One problem common to large organizations is the way that individuals find themselves feeling far removed from core functions. I can reasonably argue that that the work I do frees up people who do perform those core functions from worrying about adminstrativia, and that’s neat. But it’s not the same as really owning a piece of the action. When I blogged regularly about personal stuff, I felt uniquely entitled to speak about it because it was my life. I can’t summon the same feeling about my professional interests, and it shows.

Marx would describe the organizational issue as “alienation.” (Nothing says “finger on the pulse of today’s workplace” quite like name-checking Karl Marx.) I’m reading a book about alienation now to try and figure out what it is I’m alienated from that keeps me from wholeheartedly writing about professional topics.
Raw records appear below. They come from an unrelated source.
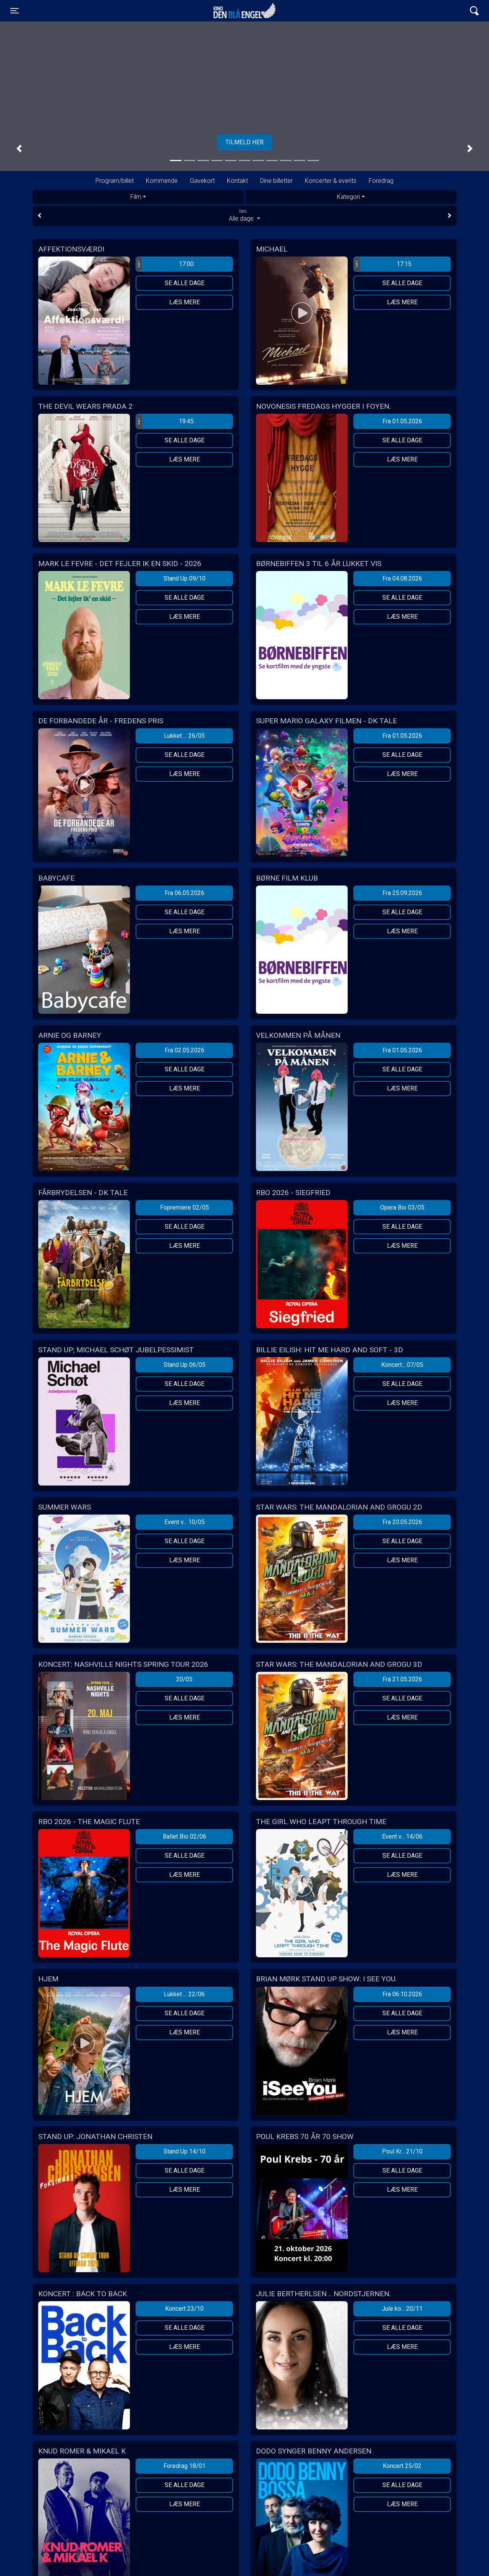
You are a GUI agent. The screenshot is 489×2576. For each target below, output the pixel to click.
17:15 (382, 264)
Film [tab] (135, 196)
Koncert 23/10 (184, 2308)
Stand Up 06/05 (185, 1364)
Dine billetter (276, 180)
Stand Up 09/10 (185, 578)
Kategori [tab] (348, 196)
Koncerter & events (330, 180)
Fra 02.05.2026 (184, 1050)
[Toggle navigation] (14, 10)
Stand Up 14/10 (185, 2151)
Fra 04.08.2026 (402, 578)
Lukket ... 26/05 (184, 735)
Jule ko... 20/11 (402, 2308)
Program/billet (115, 180)
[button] (19, 148)
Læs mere (184, 302)
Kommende (162, 180)
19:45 (165, 421)
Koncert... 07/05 (402, 1364)
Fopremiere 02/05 (184, 1207)
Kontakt (237, 180)
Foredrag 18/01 (185, 2466)
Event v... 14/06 (402, 1836)
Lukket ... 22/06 (184, 1994)
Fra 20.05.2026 (402, 1522)
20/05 (184, 1679)
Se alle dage (184, 283)
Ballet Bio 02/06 (184, 1836)
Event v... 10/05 (184, 1522)
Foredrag (381, 180)
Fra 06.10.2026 (402, 1994)
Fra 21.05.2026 (402, 1679)
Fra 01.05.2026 (402, 421)
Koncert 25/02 (402, 2466)
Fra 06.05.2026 (184, 893)
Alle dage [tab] (244, 215)
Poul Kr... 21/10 (402, 2151)
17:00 (165, 264)
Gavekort (202, 180)
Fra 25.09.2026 (402, 893)
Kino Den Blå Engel (244, 10)
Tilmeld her (244, 142)
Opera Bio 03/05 (402, 1207)
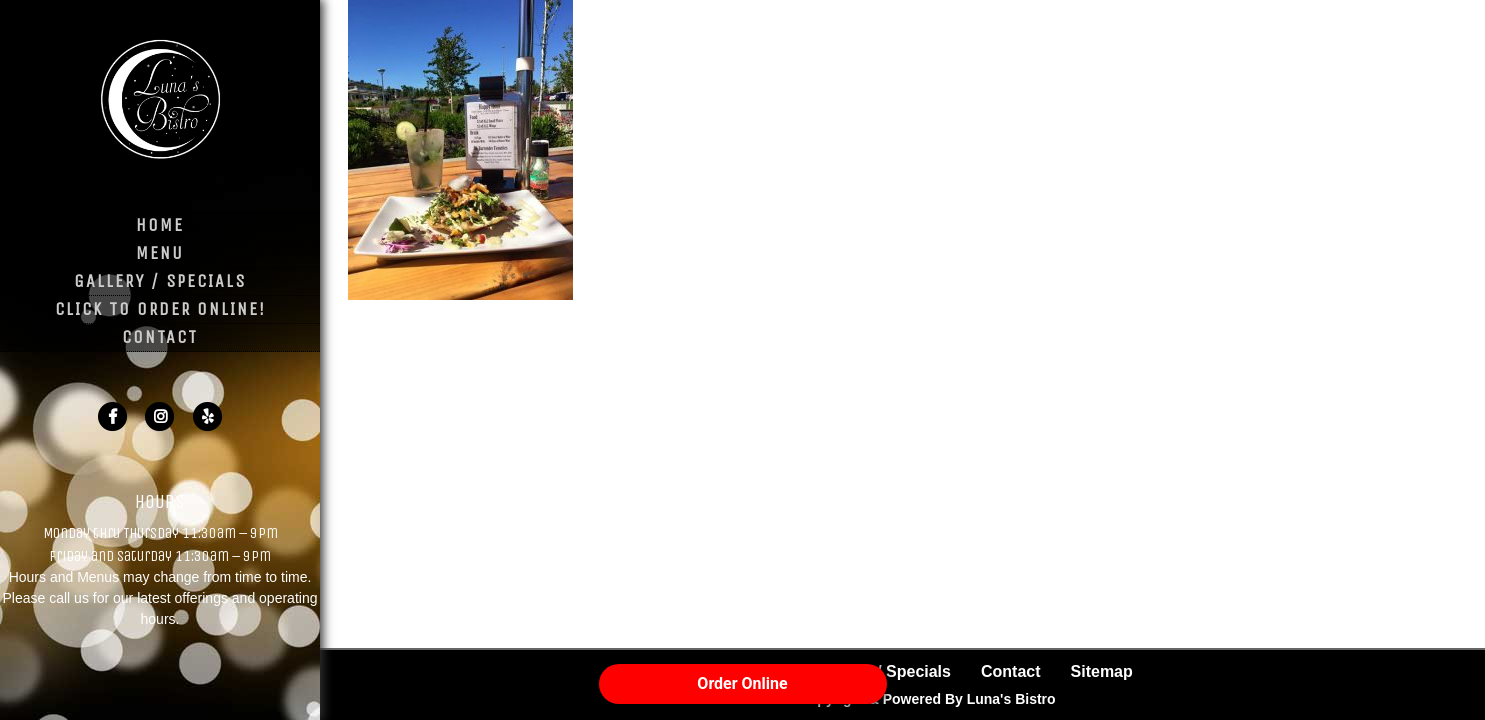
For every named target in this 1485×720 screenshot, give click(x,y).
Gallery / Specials (160, 281)
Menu (160, 253)
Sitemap (1102, 671)
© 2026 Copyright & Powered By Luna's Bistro (902, 699)
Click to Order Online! (160, 309)
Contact (160, 337)
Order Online (742, 683)
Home (160, 225)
Is it the David Graeber factor?  A lack of professional confidence on my part? I shall have to ask my alienist.

 

Mother Of The Year

I called in sick today because I did not feel well. Then I fled my house before the kids got home so I could mope convalesce without interruption loving attention from my children. My professional personal brand today is Schleprock and my personal personal brand today is Peggy Bundy-meets-Amy from “Big Bang Theory.”

(My blogging brand today is Too Lazy To Post Pix Of Pop Culture References In Post.)

(I was recently trapped in a hotel room overnight with the TV tuned to TBS reruns of “Big Bang Theory,” which I had never watched at any length. I feel about it kind of like I feel about the Harry Potter novels – I recognize its merit on its own terms, but I do not need to read/watch further. And why must all the brainiac girls in these things be such uptight strivers, anyway?)